SEM Valuations: What's Wrong With This Picture?
Back when AOL bought Advertising.com for $435M, it was said that Ad.com's revenues were $132M. 3.3X revenues seemed like a reasonable valuation, but the reality was that 75%+ of that $132M was the media buys Ad.com made on behalf of clients. Granted, in some cases Ad.com was working on a revshare basis, but if what you're doing is taking over a banner or search campaign and running it on a revshare basis and with no volume, commitments, you're really just putting your topline on steroids. If Ad.com had claimed as revenues [Revshare minus media spend], they would've looked more like a $30-35M revs firm, and $435M would've been a crazy number to pay IMO.

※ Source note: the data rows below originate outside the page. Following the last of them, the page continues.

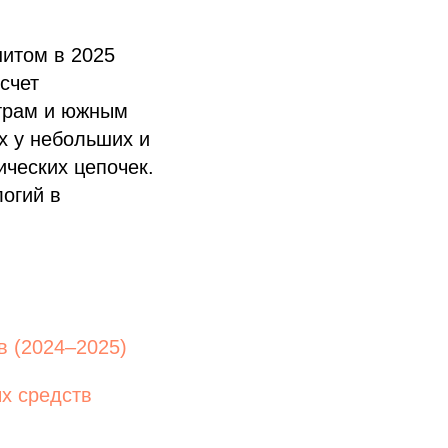
итом в 2025
счет
нтрам и южным
х у небольших и
ических цепочек.
огий в
в (2024–2025)
х средств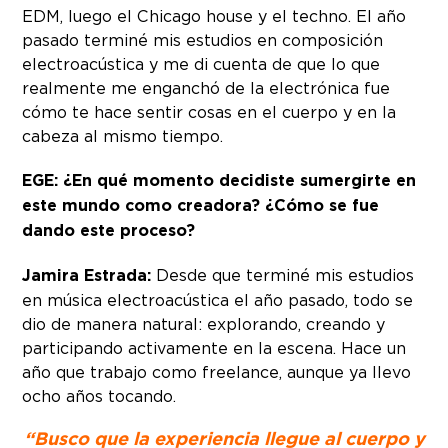
EDM, luego el Chicago house y el techno. El año
pasado terminé mis estudios en composición
electroacústica y me di cuenta de que lo que
realmente me enganchó de la electrónica fue
cómo te hace sentir cosas en el cuerpo y en la
cabeza al mismo tiempo.
EGE: ¿En qué momento decidiste sumergirte en
este mundo como creadora? ¿Cómo se fue
dando este proceso?
Jamira Estrada:
Desde que terminé mis estudios
en música electroacústica el año pasado, todo se
dio de manera natural: explorando, creando y
participando activamente en la escena. Hace un
año que trabajo como freelance, aunque ya llevo
ocho años tocando.
“Busco que la experiencia llegue al cuerpo y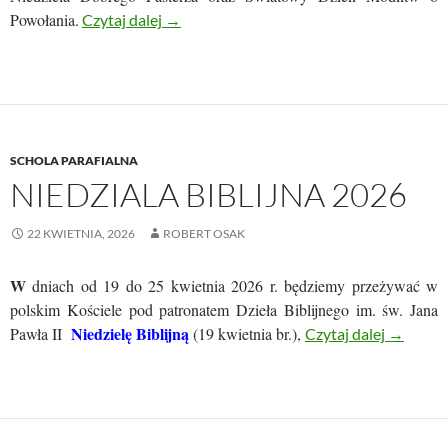
Powołania.
NIEDZIELA DOBREGO PASTERZA 2026
Czytaj dalej
→
SCHOLA PARAFIALNA
NIEDZIALA BIBLIJNA 2026
22 KWIETNIA, 2026
ROBERT OSAK
W
dniach od 19 do 25 kwietnia 2026 r. będziemy przeżywać w
polskim Kościele pod patronatem Dzieła Biblijnego im. św. Jana
Niedzielę Biblijną
Pawła II
(19 kwietnia br.),
NIEDZIA
Czytaj dalej
→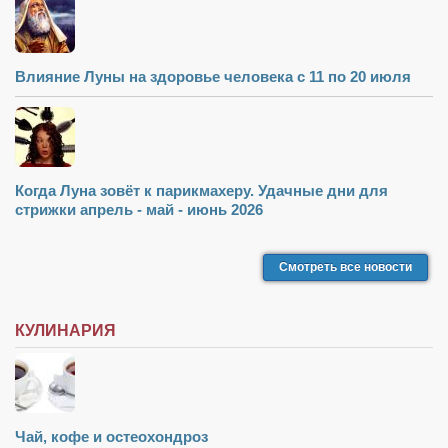
Влияние Луны на здоровье человека с 11 по 20 июля
Когда Луна зовёт к парикмахеру. Удачные дни для
стрижки апрель - май - июнь 2026
Смотреть все новости
КУЛИНАРИЯ
Чай, кофе и остеохондроз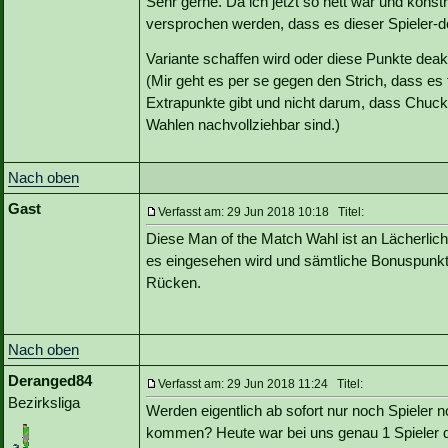
Sehr gerne. Da ich jetzt so nett war und konst
versprochen werden, dass es dieser Spieler-d
Variante schaffen wird oder diese Punkte dea
(Mir geht es per se gegen den Strich, dass es 
Extrapunkte gibt und nicht darum, dass Chuck
Wahlen nachvollziehbar sind.)
Nach oben
Gast
Verfasst am: 29 Jun 2018 10:18 Titel:
Diese Man of the Match Wahl ist an Lächerlichke
es eingesehen wird und sämtliche Bonuspunkte
Rücken.
Nach oben
Deranged84
Verfasst am: 29 Jun 2018 11:24 Titel:
Bezirksliga
Werden eigentlich ab sofort nur noch Spieler
kommen? Heute war bei uns genau 1 Spieler d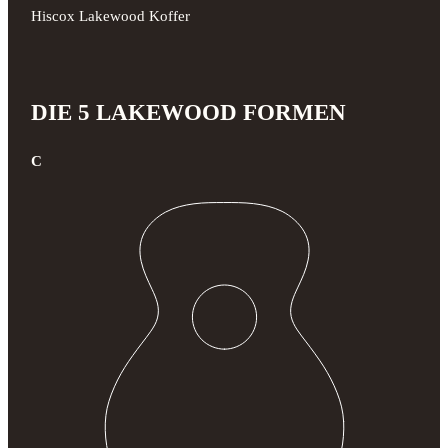
Hiscox Lakewood Koffer
DIE 5 LAKEWOOD FORMEN
C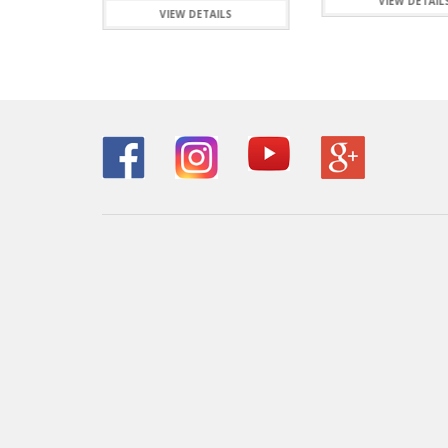
VIEW DETAIL
ILS
VIEW DETAILS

There's more of that air-gulping going on in SEM today. I know of at least 4 major SEM's (two in the UK and two in the States) who claim to have revenues of GBP50M, GBP100M, US$25M and $112M, respectively, when in reality their revenues (less search billings) are 1/4th to 1/5th their stated revenue numbers.
Why count search spend under management as part of your topline revenues? Well, for starters it makes you look a lot bigger than you actually are. Second, managing the search engine billing relationship makes it hard for the advertiser to ever leave you - the old ball & chain, if you will. I can't tell you the number of times an advertiser has made a decision to leave their SEM and work with us only to find out their existing SEM owns the SE account and drags their feet when it comes time to move their campaigns into a new account.
Look at the valuations for Interpublic Group, Omnicom and their competitors, and think about what happened to Priceline when they stopped counting bookings as revenues. The right SEM accounting model is to account for service and technology license fees as revenues, and nothing else.